Interim CEO for Gateway Behavioral Health Services David Crews said Gateway’s branch facilities in Liberty County are not affected by the recent discovery of misused funds at Georgia’s largest health-care provider for patients who have developmental disabilities, are mentally ill or suffer with an addiction.
“As far as Liberty County is concerned, we met with county commissioners and the mayor,” Crews said. “We assured them the services at Liberty County facilities will not be affected. There have not been any changes in the staff there. We’ve been able to maintain services there at previous levels.”
Crews said that last July that he was appointed by Georgia Department of Behavioral Health and Developmental Disabilities Commissioner Frank Barry as the interim manager tasked to oversee operation of Gateway BHS. He was directed by the commissioner to complete a financial assessment of Gateway BHS within 60 days. That analysis also was to determine Gateway BHS’ ability to deliver services according to its contract requirements, he said.
Gateway BHS services eight counties in Coastal Georgia, including Liberty, Long, McIntosh, Glynn, Camden, Bryan, Chatham and Effingham. In his report to Barry, dated Sept. 17, Crews noted that he received the full support from Behavioral Health and Developmental Disabilities as well as cooperation from community stakeholders and Gateway BHS employees.
“I visited numerous service sites across the eight-county region, visiting with program managers, supervisors, line staff and community stakeholders,” Crews said. “The Gateway members were open and eager to provide information.”
His report began by disclosing that Gateway BHS had established several nonprofit and for-profit corporations. This created an organization structure that was hard for both the public and employees to understand, he said. Furthermore, using funds from DBHDD contracts to operate a nonprofit corporation is a violation of Official Code of Georgia # 37-2-6.1(j).

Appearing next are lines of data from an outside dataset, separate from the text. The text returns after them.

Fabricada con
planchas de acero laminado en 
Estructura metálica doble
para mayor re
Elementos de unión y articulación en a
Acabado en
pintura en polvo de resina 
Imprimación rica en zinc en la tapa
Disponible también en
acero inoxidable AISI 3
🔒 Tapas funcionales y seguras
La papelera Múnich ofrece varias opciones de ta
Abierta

One of those corporations, Gateway Employment and Manufacturing Inc., is a bottling plant in St. Marys. State funds apparently were diverted to start and then prop up this plant, which provided jobs to patients with developmental disabilities. In his report, Crews said the plant is scheduled to close in October.

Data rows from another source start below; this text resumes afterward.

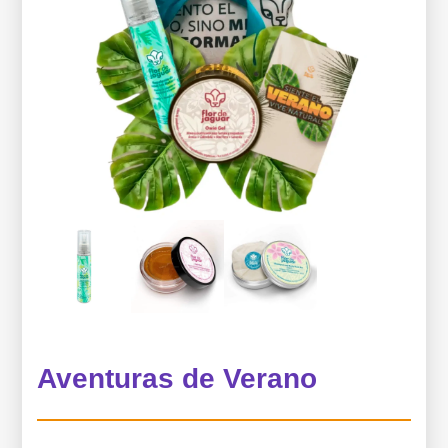
Aventuras de Verano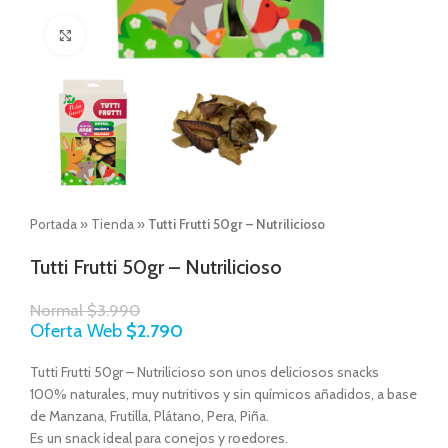
Click to enlarge
Portada
»
Tienda
»
Tutti Frutti 50gr – Nutrilicioso
Tutti Frutti 50gr – Nutrilicioso
Normal
$
3.990
Oferta Web
$
2.790
Tutti Frutti 50gr – Nutrilicioso son unos deliciosos snacks
100% naturales, muy nutritivos y sin químicos añadidos, a base
de Manzana, Frutilla, Plátano, Pera, Piña.
Es un snack ideal para conejos y roedores.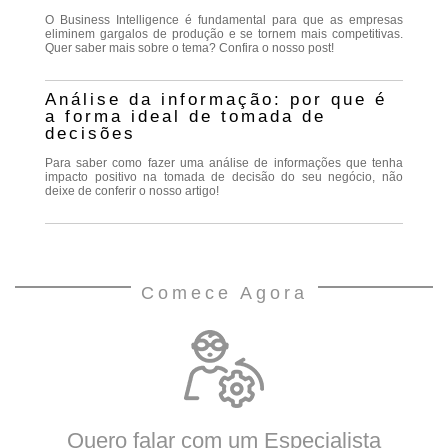
O Business Intelligence é fundamental para que as empresas
eliminem gargalos de produção e se tornem mais competitivas.
Quer saber mais sobre o tema? Confira o nosso post!
Análise da informação: por que é
a forma ideal de tomada de
decisões
Para saber como fazer uma análise de informações que tenha
impacto positivo na tomada de decisão do seu negócio, não
deixe de conferir o nosso artigo!
Comece Agora
Quero falar com um Especialista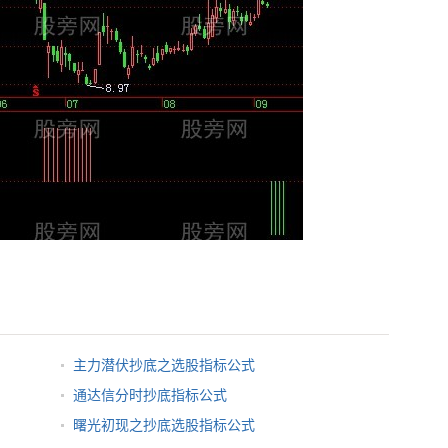
主力潜伏抄底之选股指标公式
通达信分时抄底指标公式
曙光初现之抄底选股指标公式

He said Gateway’s unrestricted fund balance has declined since fiscal year 2009 and has remained at a loss of $3.8 million for the past four fiscal years.

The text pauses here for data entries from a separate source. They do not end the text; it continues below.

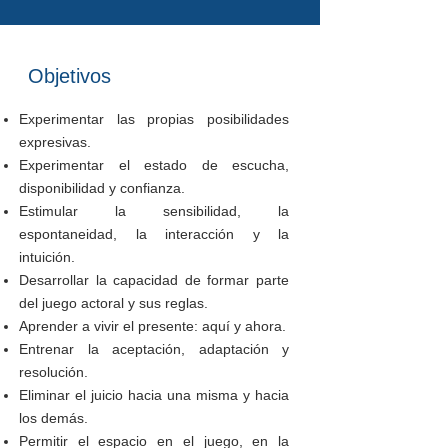
Objetivos
Experimentar las propias posibilidades
expresivas.
Experimentar el estado de escucha,
disponibilidad y confianza.
Estimular la sensibilidad, la
espontaneidad, la interacción y la
intuición.
Desarrollar la capacidad de formar parte
del juego actoral y sus reglas.
Aprender a vivir el presente: aquí y ahora.
Entrenar la aceptación, adaptación y
resolución.
Eliminar el juicio hacia una misma y hacia
los demás.
Permitir el espacio en el juego, en la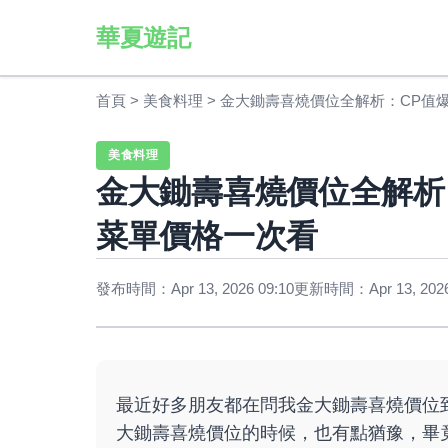
華夏遊記
首頁
>
美食料理
>
金大鋤壽喜燒價位全解析：CP值
美食料理
金大鋤壽喜燒價位全解析
菜單價格一次看
發布時間：Apr 13, 2026 09:10
更新時間：Apr 13, 2026
最近好多朋友都在問我金大鋤壽喜燒價位
大鋤壽喜燒價位的時候，也有點猶豫，畢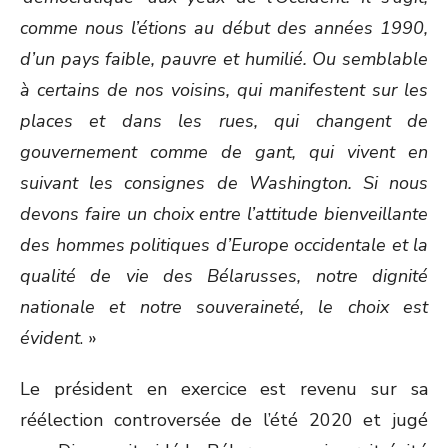
comme nous l’étions au début des années 1990,
d’un pays faible, pauvre et humilié. Ou semblable
à certains de nos voisins, qui manifestent sur les
places et dans les rues, qui
changent de
gouvernement comme de gant, qui vivent en
suivant les consignes de Washington. Si nous
devons faire un choix entre l’attitude bienveillante
des hommes politiques d’Europe occidentale et la
qualité de vie des Bélarusses, notre dignité
nationale et notre souveraineté, le choix est
évident
. »
Le président en exercice est revenu sur sa
réélection controversée de l’été 2020 et jugé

He also noted that Gateway’s administrative costs are higher than other organizations with $30 million budgets. He said Gateway’s 17 percent administration fees are a lot higher than the average 12.4 percent administration fees reported by 18 Georgia community-service boards.
Crews’ report said former Gateway BHS CEO Frank Bonati’s salary went from $125,000 in 2003 to $211,000 in 2013. He said even though Bonati was paid $211,000 for his last year, Bonati’s last contract did not authorize a 2 percent pay increase from the previous year — a difference totaling $12,636.26.
Crews also said despite what Gateway’s lawyer at the time told him, Gateway board member Matt Cardella’s service on the board was a conflict of interest. Cardella works in Edward Jones’ Hinesville office, which received 1.35 percent of all contributions to Gateway employees’ retirement accounts.
“Mr. Cardella was very cooperative and very much concerned,” Crews said. “He had offered to resign from the board, but was (wrongly) told there was no conflict of interest.”
Crews said Cardella resigned immediately when new attorney J. Pargen Robertson advised him to do so.
“There was no evidence of fraud at Gateway BHS, just poor management decisions,” Crews said as he summarized his findings. “We’ve been reducing expenses in ways that don’t affect consumers (patients). We’re in the process of a nationwide search for a new, permanent CEO. Because I’m the CEO of our sister facility in Lawrenceville, I’m dividing my time between there and Brunswick.”